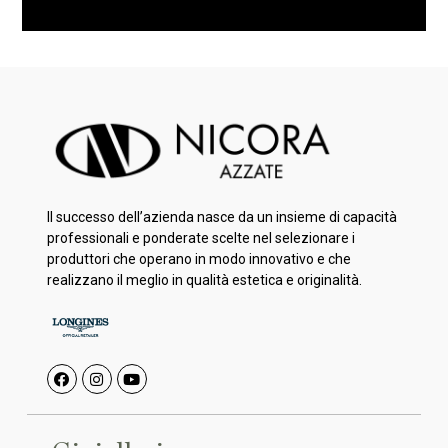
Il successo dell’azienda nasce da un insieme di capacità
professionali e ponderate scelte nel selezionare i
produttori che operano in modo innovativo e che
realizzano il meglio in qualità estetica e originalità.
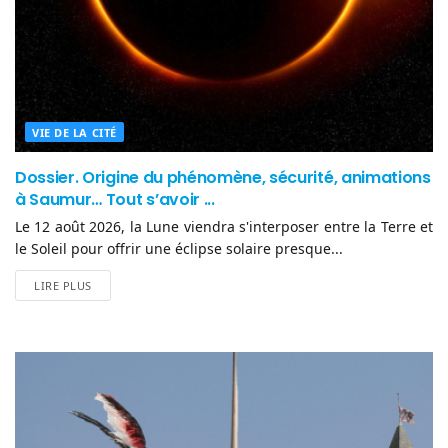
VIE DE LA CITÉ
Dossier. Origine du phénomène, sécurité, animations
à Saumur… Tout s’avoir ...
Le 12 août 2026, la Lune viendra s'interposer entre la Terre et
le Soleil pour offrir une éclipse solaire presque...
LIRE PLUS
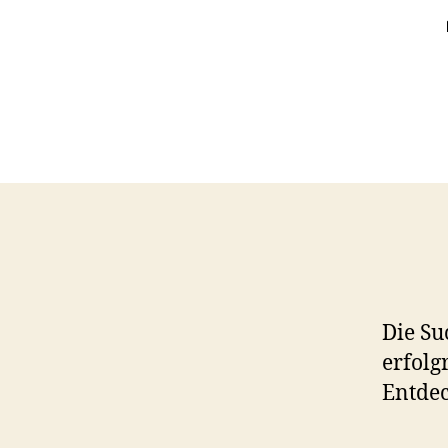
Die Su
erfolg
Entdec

_WHAT IS BEING ASKED_
With every picture left out, print exactly the lines from the one containing "Le 12 août 2026, la" through the final line of the material above.

_EXERCISE RESULT_
Le 12 août 2026, la Lune viendra s'interposer entre la Terre et
le Soleil pour offrir une éclipse solaire presque...
LIRE PLUS
Die Su
erfolg
Entdec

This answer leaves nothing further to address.